2. Repeatedly update each label using:
   - the current label of the vertex
   - the [multiset](https://en.wikipedia.org/wiki/Multiset) of neighbor labels
3. After several iterations, vertices with different local structures almost always
   have different labels.

Assuming you have already clustered your structures, you have access to the following properties and methods:

```py
structures = sc_result.structures

structure = structures[5]  # as example
print("num atoms", structure.numAtoms)
print("first atomic number", structure.getAtom(0).atomic_number)
print("first atom pos x", structure.getAtom(0).position.x)
print("num connections", structure.numConnections)
print("num fragments", structure.numFragments)
print("hash", structure.getHash())
print("atom indices for first fragment", structure.getFragmentAtomIndices(0))
print("atom indices for second fragment", structure.getFragmentAtomIndices(1))
```

The output will look like this:

```
num atoms 13
first atomic number 8
first atom pos x 2.026548
num connections 11
num fragments 2
hash 0504d8ff3dc965c0
atom indices for first fragment [0, 1, 2, 3, 4, 5, 6, 7, 10, 11, 12]
atom indices for second fragment [8, 9]
```

Example structure with index `5`:
![Structure Clustering example with two fragments](https://github.com/user-attachments/assets/8b3560e8-c334-4ac5-beac-e7ee47e2633d)

## License

The structure_clustering package is licensed under the MIT License. See the [LICENSE file](LICENSE) for more details.

## Contribute

Local development requires C++, CMake, and Python with `setuptools`.

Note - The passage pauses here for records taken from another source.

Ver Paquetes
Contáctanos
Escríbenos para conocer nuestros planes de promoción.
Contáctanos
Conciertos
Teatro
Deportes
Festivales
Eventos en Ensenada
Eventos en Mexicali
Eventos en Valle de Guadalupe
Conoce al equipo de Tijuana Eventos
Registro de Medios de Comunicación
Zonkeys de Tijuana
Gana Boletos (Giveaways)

To compile only the C++ code with CMake, run:

```bash
mkdir build
cd build
cmake ..
cmake --build .
```

For the full build process (Python and C++), a Python virtual environment is highly recommended. Most systems will not allow installation without one.

_This tutorial assumes a WSL environment, but all WSL commands can also be executed on most other Linux systems._

Start from the project root folder (no `build` folder required).

Create a virtual environment inside the WSL filesystem (outside of the mounted Windows filesystem, otherwise performance will be very poor):

```bash
python -m venv ~/venvs/structure_clustering_dev
```

Activate the virtual environment:

```bash
source ~/venvs/structure_clustering_dev/bin/activate
```

Then install the package with:

```bash
pip install .
```

You can now iteratively change the code (either C++ or Python files) and test it using a Python script executed from the same virtual environment (most easily from the project folder).

Reminder: If you add a new method or property, you must also expose it in the `main.cpp` pybind11 definitions.

Pushing to the main branch will trigger the Github Action script, which builds the Python wheels for a matrix of platforms and Python versions.